Avec ses joues roses, moustache blond roux et barbe blanche, agriculteur Armin Capaul est un personnage coloré. Une journée d’hiver le trouve dans des couches de tricot à motif et un foulard rouge. Son explosions de voiture bleu country-rock lumineux.

“Avez-vous pas entendu parler de J.J. Cale? Il est l’âme sœur de la mienne », dit Capaul, se référant à la fin du chanteur-compositeur américain. Je reconnais que je n’ai pas, et l’inquiétude qu’il est un enquête criminelle. Mais il rit, et rit un peu plus quand il voit mes écarquille les yeux à la vue de la route étroite et tordue menant à sa ferme de 17 hectares perché dans le Jura bernois. Il est le foyer de vaches et un taureau, ainsi que des chèvres, des moutons, des ânes, des chiens, des chats et des poules.

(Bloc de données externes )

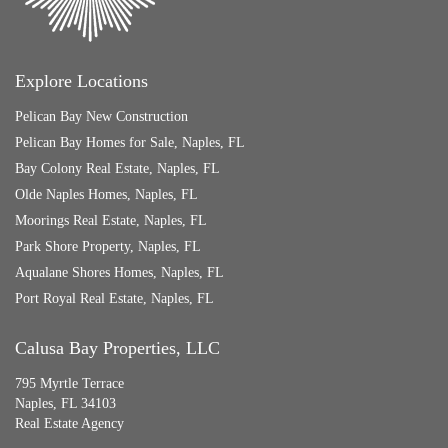
Explore Locations
Pelican Bay New Construction
Pelican Bay Homes for Sale, Naples, FL
Bay Colony Real Estate, Naples, FL
Olde Naples Homes, Naples, FL
Moorings Real Estate, Naples, FL
Park Shore Property, Naples, FL
Aqualane Shores Homes, Naples, FL
Port Royal Real Estate, Naples, FL
Calusa Bay Properties, LLC
795 Myrtle Terrace
Naples, FL 34103
Real Estate Agency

“Vous pouvez mettre ceux», suggère Capaul, pointant à la paille des chaussons que nous entrons dans la cuisine ouverte lumineuse et chaleureuse. Sa femme, une jolie femme avec une longue tresse gris, met son tricot à part et me propose du thé Chai.

La table à manger a une pile impressionnante d’enveloppes sur elle; ils ont été faire plus de 100 par jour ces derniers temps. Le jour précédent, ceux-ci contenaient 1.600 signatures pour la campagne de Capaul au nom des vaches et des chèvres.

“Le jour dossier, il a été 2,304 signatures!” Corbeaux Capaul que lui et sa femme s’installer pour inspecter le dernier lot.